« Il suffit de synchroniser les stocks entre l'ERP et le site. » C'est la phrase qui déclenche la plupart des projets d'intégration e-commerce, et c'est aussi le premier malentendu. Derrière cette apparente simplicité se cache une architecture à part entière, avec ses flux, ses compromis et ses modes de panne.
Une synchronisation ERP ↔ e-commerce, ce n'est pas un script qui recopie une colonne d'une base vers une autre. C'est un système distribué qui doit rester cohérent entre deux logiciels qui n'ont ni le même modèle de données, ni le même rythme, ni la même définition de la vérité. Le jour où le flux tombe, ce n'est pas un bug isolé : c'est le stock qui ment, la commande qui se perd, ou le client qui achète un produit épuisé.
Cet article explique, pour des décideurs et des CTO en phase de découverte, comment fonctionne réellement une telle synchronisation : ce qu'on échange, selon quels patterns, avec quels pièges, et comment cadrer le projet avant de se lancer.
Ce qu'on synchronise réellement
Réduire le sujet aux stocks masque l'essentiel. Un flux ERP ↔ e-commerce fait circuler plusieurs natures de données, dans les deux sens.
Dans le sens ERP → site (sortant), on retrouve le catalogue (fiches produit, caractéristiques, arborescence), les stocks, les prix et les promotions, ainsi que les statuts d'expédition (numéro de suivi, date d'envoi). Dans le sens site → ERP (entrant), ce sont surtout les commandes et les clients qui remontent pour être traités par la logistique et la comptabilité.
Chaque flux a sa propre criticité et sa propre contrainte de fraîcheur. Un stock qui traîne de dix minutes provoque des surventes ; une description produit peut se contenter d'une mise à jour nocturne. Traiter tous ces flux avec la même mécanique est la première erreur d'architecture.

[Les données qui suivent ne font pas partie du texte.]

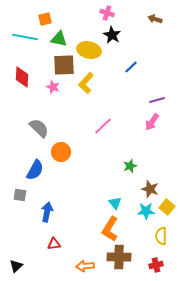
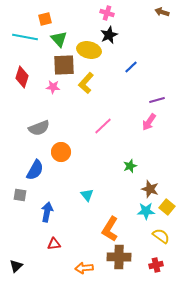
brown arrow: moved 7 px right, 7 px up
black star: moved 3 px left; rotated 18 degrees clockwise
green triangle: rotated 36 degrees clockwise
red diamond: rotated 15 degrees clockwise
pink star: rotated 16 degrees counterclockwise
pink arrow: moved 3 px left
gray semicircle: rotated 115 degrees clockwise
cyan triangle: moved 28 px left, 8 px up
yellow semicircle: rotated 126 degrees clockwise
orange arrow: moved 1 px left, 2 px down
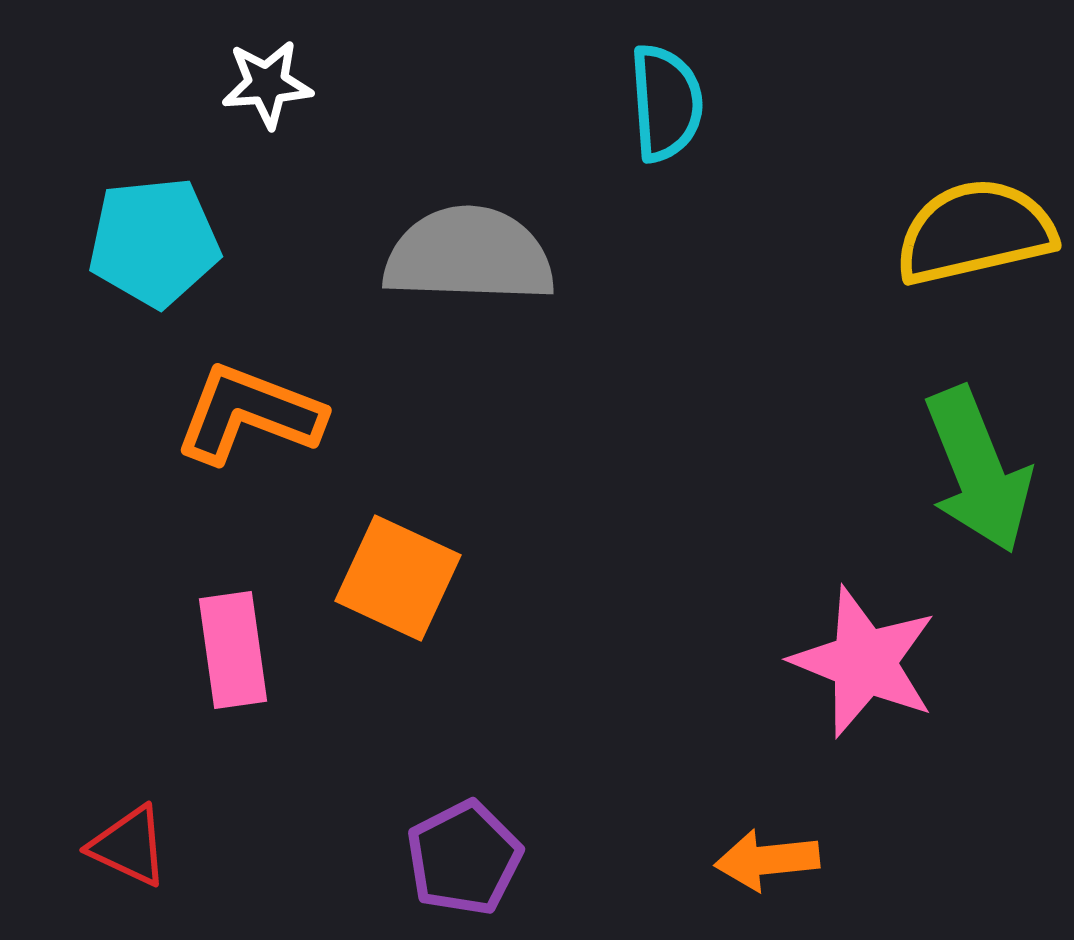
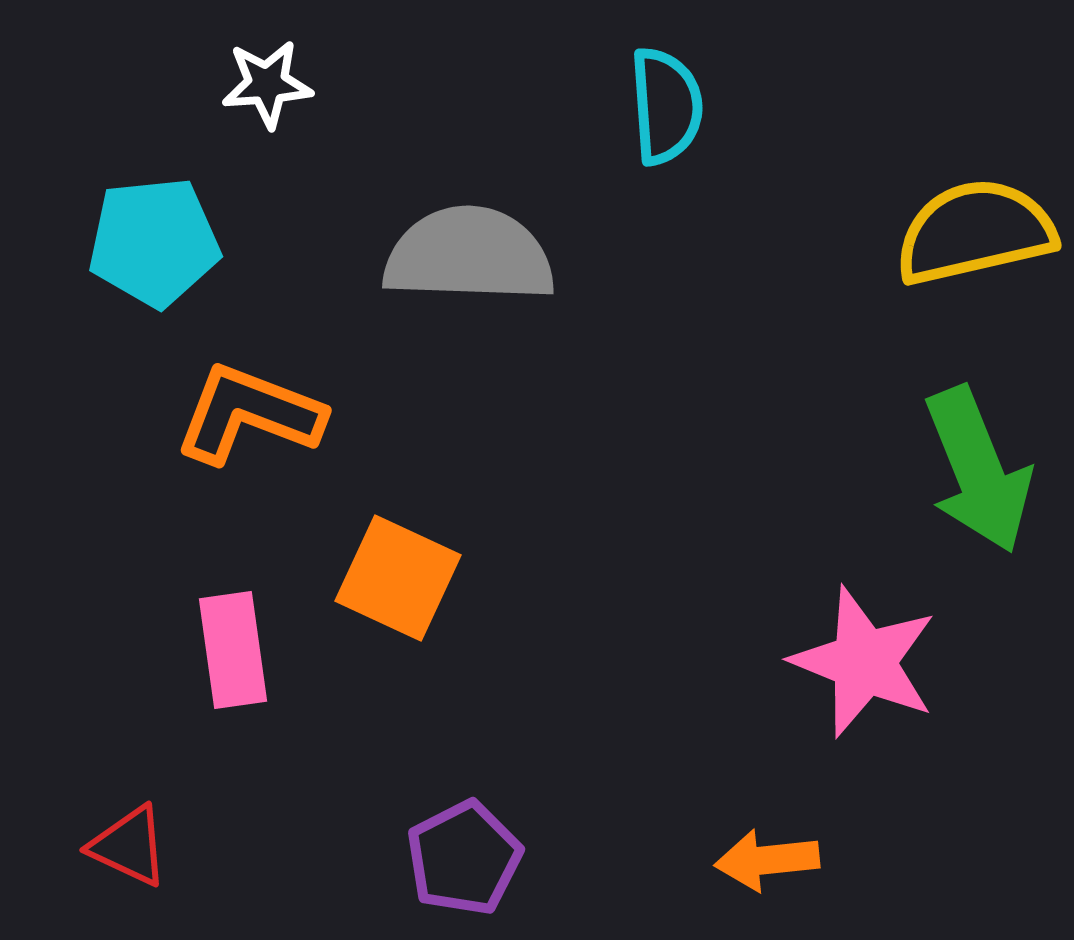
cyan semicircle: moved 3 px down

Les trois patterns d'intégration
Il existe trois grandes façons de faire circuler ces données. Aucune n'est universellement meilleure : chacune répond à un compromis entre réactivité, complexité et couplage.
Pull périodique
Le site (ou un middleware) interroge l'ERP à intervalles réguliers : « donne-moi les stocks modifiés depuis la dernière fois ». C'est le plus simple à mettre en place et le plus tolérant aux pannes — si une exécution échoue, la suivante rattrape. En contrepartie, il introduit une latence (l'écart entre deux exécutions) et une charge inutile quand rien n'a changé. C'est souvent le bon choix pour un import de catalogue fournisseur vers Magento ou son équivalent côté PrestaShop, où la fraîcheur à la minute n'est pas exigée.
Push
À l'inverse, l'ERP émet la donnée dès qu'elle change et la pousse vers le site. La réactivité est excellente. Mais ce pattern suppose que l'ERP sache émettre : webhook natif, connecteur, ou capacité à déclencher un appel sortant. Beaucoup d'ERP de PME/ETI ne savent pas faire cela proprement, ou seulement pour une partie des événements. Le push reporte alors la complexité côté ERP, ce qui n'est pas toujours négociable.
Event-driven
Entre les deux, l'approche pilotée par les événements découple les systèmes via un bus de messages ou des webhooks : l'ERP (ou une couche d'intégration) publie un événement « stock modifié », et un ou plusieurs consommateurs le traitent à leur rythme. On gagne la réactivité du push et le découplage du pull : le producteur ne connaît pas les consommateurs. C'est l'architecture qui sous-tend une véritable synchronisation temps réel ERP ↔ e-commerce, au prix d'une infrastructure un peu plus riche (file de messages, workers, supervision).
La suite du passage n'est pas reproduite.